Freude bei den Empfängern des sogenannen Bürgergeldes…

…dürfte bald aufkommen angesichts der Einigung der Unterhändler des Europaparlaments und der EU-Staaten darüber, dass „Produkte vom Markt verbannt und an den Grenzen beschlagnahmt werden sollen, wenn festgestellt wurde, dass Zwangsarbeit eingesetzt wurde.“ (dpa – zit. n. Hellweger Anzeiger vom 6. März 2024, S. 6) Warum?
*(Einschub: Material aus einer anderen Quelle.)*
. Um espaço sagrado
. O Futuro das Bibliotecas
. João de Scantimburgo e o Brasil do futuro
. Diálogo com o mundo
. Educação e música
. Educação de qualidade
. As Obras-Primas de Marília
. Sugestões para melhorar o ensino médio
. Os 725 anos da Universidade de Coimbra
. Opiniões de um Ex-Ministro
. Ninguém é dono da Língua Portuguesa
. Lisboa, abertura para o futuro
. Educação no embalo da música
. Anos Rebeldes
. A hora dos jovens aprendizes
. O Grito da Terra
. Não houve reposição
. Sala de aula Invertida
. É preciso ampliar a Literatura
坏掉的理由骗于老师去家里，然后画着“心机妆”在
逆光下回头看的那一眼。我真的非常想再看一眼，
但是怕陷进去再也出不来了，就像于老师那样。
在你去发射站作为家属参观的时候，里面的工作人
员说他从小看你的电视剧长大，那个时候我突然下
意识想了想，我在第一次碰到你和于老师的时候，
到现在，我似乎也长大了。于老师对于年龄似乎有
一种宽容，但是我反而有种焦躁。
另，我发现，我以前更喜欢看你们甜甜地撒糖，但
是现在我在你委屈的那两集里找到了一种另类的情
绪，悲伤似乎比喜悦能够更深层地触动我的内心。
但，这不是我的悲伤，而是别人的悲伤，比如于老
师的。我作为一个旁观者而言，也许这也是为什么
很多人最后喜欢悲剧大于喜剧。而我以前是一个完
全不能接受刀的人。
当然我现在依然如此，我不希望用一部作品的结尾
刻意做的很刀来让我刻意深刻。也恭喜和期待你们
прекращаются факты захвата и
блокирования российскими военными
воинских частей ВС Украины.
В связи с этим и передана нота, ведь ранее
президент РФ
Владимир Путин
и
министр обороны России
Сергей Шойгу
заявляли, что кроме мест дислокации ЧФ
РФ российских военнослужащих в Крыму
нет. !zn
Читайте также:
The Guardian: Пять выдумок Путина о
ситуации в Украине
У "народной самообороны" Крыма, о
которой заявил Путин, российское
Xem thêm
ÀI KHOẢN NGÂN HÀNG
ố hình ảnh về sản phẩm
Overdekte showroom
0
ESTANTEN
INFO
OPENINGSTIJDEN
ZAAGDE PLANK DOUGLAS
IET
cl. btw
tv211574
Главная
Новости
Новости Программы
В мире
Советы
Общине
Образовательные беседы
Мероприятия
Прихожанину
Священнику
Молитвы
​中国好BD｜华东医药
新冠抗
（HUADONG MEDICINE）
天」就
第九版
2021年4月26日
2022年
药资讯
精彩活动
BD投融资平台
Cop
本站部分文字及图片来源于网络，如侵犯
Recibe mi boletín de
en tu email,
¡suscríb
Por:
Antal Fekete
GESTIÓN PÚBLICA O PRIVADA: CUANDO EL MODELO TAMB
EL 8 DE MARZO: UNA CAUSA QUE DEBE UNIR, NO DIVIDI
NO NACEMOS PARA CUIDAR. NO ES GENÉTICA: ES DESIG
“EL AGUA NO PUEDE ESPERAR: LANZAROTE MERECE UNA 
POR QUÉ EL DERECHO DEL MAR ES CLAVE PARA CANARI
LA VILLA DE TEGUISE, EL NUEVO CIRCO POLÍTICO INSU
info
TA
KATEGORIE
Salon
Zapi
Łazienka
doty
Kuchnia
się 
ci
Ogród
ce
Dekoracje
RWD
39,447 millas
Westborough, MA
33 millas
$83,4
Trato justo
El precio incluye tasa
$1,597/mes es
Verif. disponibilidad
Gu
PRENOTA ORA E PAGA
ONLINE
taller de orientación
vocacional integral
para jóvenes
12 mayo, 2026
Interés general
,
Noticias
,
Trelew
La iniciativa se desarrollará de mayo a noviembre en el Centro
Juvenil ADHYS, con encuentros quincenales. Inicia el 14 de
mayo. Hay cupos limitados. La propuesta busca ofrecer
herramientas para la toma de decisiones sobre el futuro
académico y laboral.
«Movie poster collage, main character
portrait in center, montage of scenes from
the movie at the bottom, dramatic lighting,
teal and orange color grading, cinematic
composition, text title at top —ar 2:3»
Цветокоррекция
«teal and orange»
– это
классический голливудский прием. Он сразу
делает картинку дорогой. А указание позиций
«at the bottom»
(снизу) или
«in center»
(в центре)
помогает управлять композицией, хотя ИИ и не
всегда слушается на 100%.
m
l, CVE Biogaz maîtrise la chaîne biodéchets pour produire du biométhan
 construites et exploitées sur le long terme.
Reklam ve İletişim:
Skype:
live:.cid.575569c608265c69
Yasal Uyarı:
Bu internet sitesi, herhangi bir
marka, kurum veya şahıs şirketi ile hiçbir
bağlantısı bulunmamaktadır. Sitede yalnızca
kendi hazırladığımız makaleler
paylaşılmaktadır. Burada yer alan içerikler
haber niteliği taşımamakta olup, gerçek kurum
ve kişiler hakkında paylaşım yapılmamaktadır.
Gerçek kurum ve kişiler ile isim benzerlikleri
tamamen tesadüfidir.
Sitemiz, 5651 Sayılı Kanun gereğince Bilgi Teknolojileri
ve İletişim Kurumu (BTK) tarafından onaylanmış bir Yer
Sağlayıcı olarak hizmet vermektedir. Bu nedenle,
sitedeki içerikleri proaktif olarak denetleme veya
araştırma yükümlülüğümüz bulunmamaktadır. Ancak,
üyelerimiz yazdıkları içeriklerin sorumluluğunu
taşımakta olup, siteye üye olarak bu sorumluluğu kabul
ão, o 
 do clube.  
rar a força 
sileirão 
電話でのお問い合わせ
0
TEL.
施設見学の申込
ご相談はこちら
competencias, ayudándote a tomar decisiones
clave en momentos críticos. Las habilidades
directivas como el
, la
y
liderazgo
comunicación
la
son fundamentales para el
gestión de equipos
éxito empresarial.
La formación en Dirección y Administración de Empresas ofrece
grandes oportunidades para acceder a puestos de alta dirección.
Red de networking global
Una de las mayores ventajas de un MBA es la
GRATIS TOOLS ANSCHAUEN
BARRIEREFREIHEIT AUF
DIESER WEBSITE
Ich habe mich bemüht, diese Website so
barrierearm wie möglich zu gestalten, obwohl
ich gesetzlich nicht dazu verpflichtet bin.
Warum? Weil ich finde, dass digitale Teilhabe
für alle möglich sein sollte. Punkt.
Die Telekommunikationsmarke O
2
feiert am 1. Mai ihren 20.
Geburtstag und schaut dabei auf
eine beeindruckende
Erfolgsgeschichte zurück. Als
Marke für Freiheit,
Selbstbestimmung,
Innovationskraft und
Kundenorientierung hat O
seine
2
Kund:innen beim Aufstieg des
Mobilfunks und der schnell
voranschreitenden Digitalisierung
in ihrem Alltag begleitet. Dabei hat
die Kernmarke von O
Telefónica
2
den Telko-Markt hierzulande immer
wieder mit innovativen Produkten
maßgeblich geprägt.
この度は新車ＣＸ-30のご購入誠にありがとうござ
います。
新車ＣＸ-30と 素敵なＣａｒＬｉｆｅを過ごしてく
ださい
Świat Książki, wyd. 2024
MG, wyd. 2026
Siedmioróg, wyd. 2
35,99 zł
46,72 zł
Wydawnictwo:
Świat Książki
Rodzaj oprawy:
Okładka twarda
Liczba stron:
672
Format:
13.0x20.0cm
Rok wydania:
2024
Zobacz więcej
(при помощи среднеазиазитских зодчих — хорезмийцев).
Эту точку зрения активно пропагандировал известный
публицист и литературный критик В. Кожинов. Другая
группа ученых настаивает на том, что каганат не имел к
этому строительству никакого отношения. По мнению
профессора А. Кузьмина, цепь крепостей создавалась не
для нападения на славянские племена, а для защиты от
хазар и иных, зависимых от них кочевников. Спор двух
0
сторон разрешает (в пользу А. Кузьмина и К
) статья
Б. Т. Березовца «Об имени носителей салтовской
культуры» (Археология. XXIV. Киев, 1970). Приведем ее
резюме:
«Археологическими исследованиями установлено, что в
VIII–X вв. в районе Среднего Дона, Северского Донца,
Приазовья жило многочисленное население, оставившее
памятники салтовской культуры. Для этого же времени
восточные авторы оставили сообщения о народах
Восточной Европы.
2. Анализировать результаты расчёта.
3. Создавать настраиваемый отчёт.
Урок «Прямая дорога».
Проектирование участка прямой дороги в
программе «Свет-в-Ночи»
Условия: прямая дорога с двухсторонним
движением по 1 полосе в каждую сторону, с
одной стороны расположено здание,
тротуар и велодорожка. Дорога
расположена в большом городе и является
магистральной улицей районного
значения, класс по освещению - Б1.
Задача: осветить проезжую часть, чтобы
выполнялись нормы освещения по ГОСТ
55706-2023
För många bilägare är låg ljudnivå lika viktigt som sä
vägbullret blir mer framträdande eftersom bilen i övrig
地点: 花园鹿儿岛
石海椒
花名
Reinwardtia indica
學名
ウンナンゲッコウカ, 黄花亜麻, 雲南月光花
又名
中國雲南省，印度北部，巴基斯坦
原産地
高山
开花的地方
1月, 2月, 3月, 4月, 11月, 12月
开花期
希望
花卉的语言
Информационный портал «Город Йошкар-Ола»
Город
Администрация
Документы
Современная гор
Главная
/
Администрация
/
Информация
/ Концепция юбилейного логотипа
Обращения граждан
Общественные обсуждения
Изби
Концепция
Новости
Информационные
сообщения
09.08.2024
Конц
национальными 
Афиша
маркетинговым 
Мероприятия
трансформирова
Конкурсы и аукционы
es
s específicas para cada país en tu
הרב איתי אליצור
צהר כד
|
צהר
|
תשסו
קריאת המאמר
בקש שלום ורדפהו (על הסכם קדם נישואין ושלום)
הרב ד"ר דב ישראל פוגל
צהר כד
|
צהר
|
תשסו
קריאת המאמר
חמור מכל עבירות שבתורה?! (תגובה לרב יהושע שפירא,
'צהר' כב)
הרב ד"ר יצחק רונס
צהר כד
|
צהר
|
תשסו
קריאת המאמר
Laut dem Übereinkommen über Zwangs- oder Pflichtarbeit der International Labour Organization von 1930, Art. 2, Abs. 1, das am 1. Mai 1932 in Kraft trat, gilt als „‚Zwangs- oder Pflichtarbeit‘ im Sinne dieses Übereinkommens […] jede Art von Arbeit oder Dienstleistung, die von einer Person unter Androhung irgendeiner Strafe verlangt wird und für die sie sich nicht freiwillig zur Verfügung gestellt hat.“ (Deutschland hat dies ratifizierts. auch hier) – Also müssen Produkte, die aus Arbeit hervorgehen, die Empfänger von Sozialleistungen unfreiwillig ausüben und nur, um Sanktionen zu entgehen, „vom Markt verbannt werden“. – Welcher Unternehmer will das Risiko schon eingehen?

Thomas Loer

Die lange Denktradition der „Arbeitspflicht aller Arbeitsfähigen“ als „Grundgesetz der sozialisierten Gesellschaft“ – so August Bebel…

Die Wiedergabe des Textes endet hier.